Single-cell biology of microbiome

Microbiomes are complex natural communities, comprised of hundreds of interacting species. Individual bacteria within the microbiome encounter a diverse array of environmental niches, as well as secreted signals from, or physical contact with other microbiome members. As a result, a multitude of community-wide behaviors emerge from variable phenotypic states and responses to highly heterogeneous microenvironment. Bulk metatransriptomics is unable to resolve phenotypic heterogeneity of natural bacterial populations.

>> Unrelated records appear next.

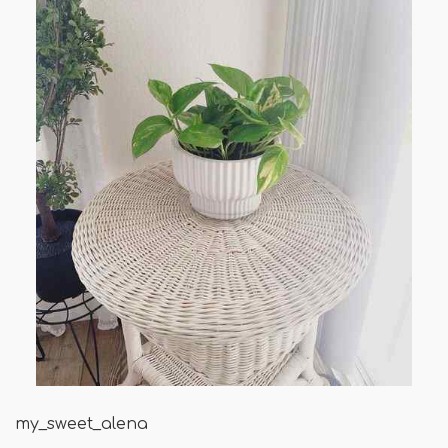
my_sweet_alena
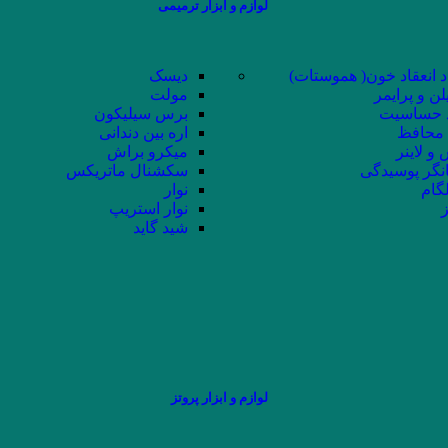
لوازم و ابزار ترمیمی
د انعقاد خون( هموستات)
دیسک
لن و پرایمر
مولت
حساسیت
برس سیلیکون
محافظ
اره بین دندانی
و لاینر
میکرو براش
نگر پوسیدگی
سکشنال ماتریکس
لگام
نوار
ز
نوار استریپ
شید گاید
لوازم و ابزار پروتز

In this project, we aim to uncover the phenotypic subpopulations arising in key species prevalent in human gut microbiota. We also seek to establish how the heterogeneous sampling of diverse metabolic niches promotes inter-species interactions within a complex community. For this purpose, we are developing a multispecies single-cell RNA sequencing approach optimized for microbiomes. We successfully applied this approach to human fecal microbiota, capturing high-quality single-cell transcriptomes from across >25 abundant bacterial species from each microbiome. Our approach revealed extensive transcriptional heterogeneity, particularly in expression of metabolic pathways, stress-related genes, and core housekeeping genes. Further, we detected multiple viral and plasmid transcripts and assigned these mobile genetic elements to hosts from multiple genera. The results will pave the way toward building systems-level understanding of the phenotypic structure and the emergent properties of natural microbiota.